Hosted by Jen at Conversion Diary!
Did you hear did you hear? We're having a genuine, sweet, ruffly, little GIRL. Experiencing the sonogram with Tom was so incredible. We held hands as the intern dimmed the lights and our OB showed us our first shot of little missy miss. She was amazing - it was incredible to see how perfectly formed she is, her little rose bud lips showing up clearly and maybe even her mama's pug nose. She wouldn't quit moving around and showing us how active she is. We fell in love immediately - and couldn't stop staring. We didn't want it to end!!
For some reason, seeing her picture and being able to watch her move, made this all so much more real to me. To my great surprise, I am not now dreaming of dresses or bows, but instead am wondering how I will ever shoulder the responsibility of being mother to this amazing child. My mom was really incredible, and she still is. She has always been my idol, partially because I believe she knows everything (about cleaning, education, government, baking, cooking, history, English...). What do I know? What do I have to offer? I feel so much responsibility for her already, and I love her so much - this has driven me to my knees!

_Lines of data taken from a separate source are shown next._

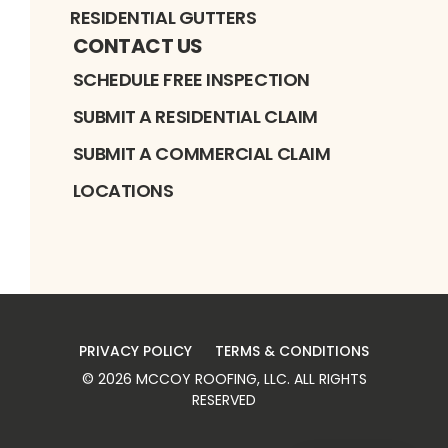
RESIDENTIAL GUTTERS
CONTACT US
SCHEDULE FREE INSPECTION
SUBMIT A RESIDENTIAL CLAIM
SUBMIT A COMMERCIAL CLAIM
LOCATIONS
PRIVACY POLICY
TERMS & CONDITIONS
©
2026
MCCOY ROOFING, LLC
. ALL RIGHTS
RESERVED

The bar is also driving me to my knees. Please pray for me as I study and get ready for this. It's all so exhausting. My unfortunate character trait of wanting to avoid things that are difficult is coming out - I just want to say, screw this, and not do it. I am very very freaked out. Please pray for me.
I wrote a post on rudeness but didn't post it. I find it is still a daily struggle to handle other's general lack of respect for my personal space, my privacy, and my job. I'm still helping parttime with youth ministry, but according to most people, that isn't a real job. I know I ought to offer these things up, but at the same time, I am struck with the desire to enforce some limits. Has society always been so uncivilized?

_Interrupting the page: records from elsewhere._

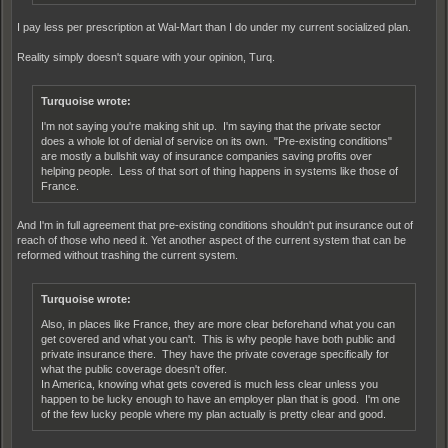
I pay less per prescription at Wal-Mart than I do under my current socialized plan.
Reality simply doesn't square with your opinion, Turq.
Turquoise wrote:
I'm not saying you're making shit up. I'm saying that the private sector
does a whole lot of denial of service on its own. "Pre-existing conditions"
are mostly a bullshit way of insurance companies saving profits over
helping people. Less of that sort of thing happens in systems like those of
France.
And I'm in full agreement that pre-existing conditions shouldn't put insurance out of
reach of those who need it. Yet another aspect of the current system that can be
reformed without trashing the current system.
Turquoise wrote:
Also, in places like France, they are more clear beforehand what you can
get covered and what you can't. This is why people have both public and
private insurance there. They have the private coverage specifically for
what the public coverage doesn't offer.
In America, knowing what gets covered is much less clear unless you
happen to be lucky enough to have an employer plan that is good. I'm one
of the few lucky people where my plan actually is pretty clear and good.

I am putting off thinking about the demands of a job and a baby. Now that I am studying legal things again, I feel that familiar "fire." I want to do legal work, I want to have a job and make nerdy legal jokes with coworkers. I so enjoyed my time with the State Attorney's Office and with the DV clinic. But what am I ready for now? I couldn't imagine leaving my baby girl, but I would love to have some work to do. I'll have to pray that God shows me a way to live out this calling...because when I start to think about it, it makes me so nervous!

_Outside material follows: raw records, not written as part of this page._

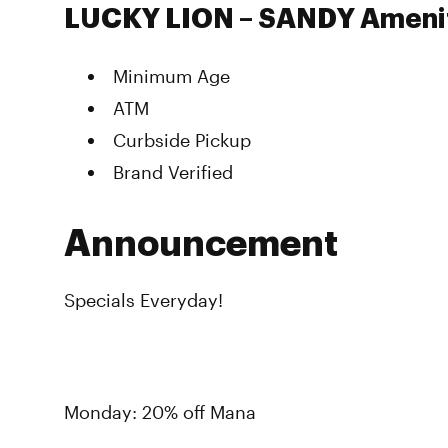
LUCKY LION – SANDY Ameni
Minimum Age
ATM
Curbside Pickup
Brand Verified
Announcement
Specials Everyday!
Monday: 20% off Mana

Don't ask about names cause I don't know!! We have several contenders, but I'm not sure if we'll release them to the general public. Once we make a decision we might tell close friends or family, if only for the sake of monogrammed apparel :D, but maybe we'll keep that to ourselves. She is so special, and thinking of a name for her overwhelms me. How do we give her a name that conveys her singular unique importance in our lives - that she is what we have prayed for, hoped for, for so very long? How do we give her a name that will sound good on the playground and in a courtroom? A name to convict her in how wonderful she is, but is pretty enough to allow her to enjoy it when pairing it with boys' last names?
Today is the Rally for Religious Freedom. I hate rallies, I hate protests. I like staying at home and thinking about things, and then writing private letters to friends about them. That's me! The consummate political organizer! I am going today because my husband wants me to go. If I get rained on or pass out, it will prove my point: I hate rallies.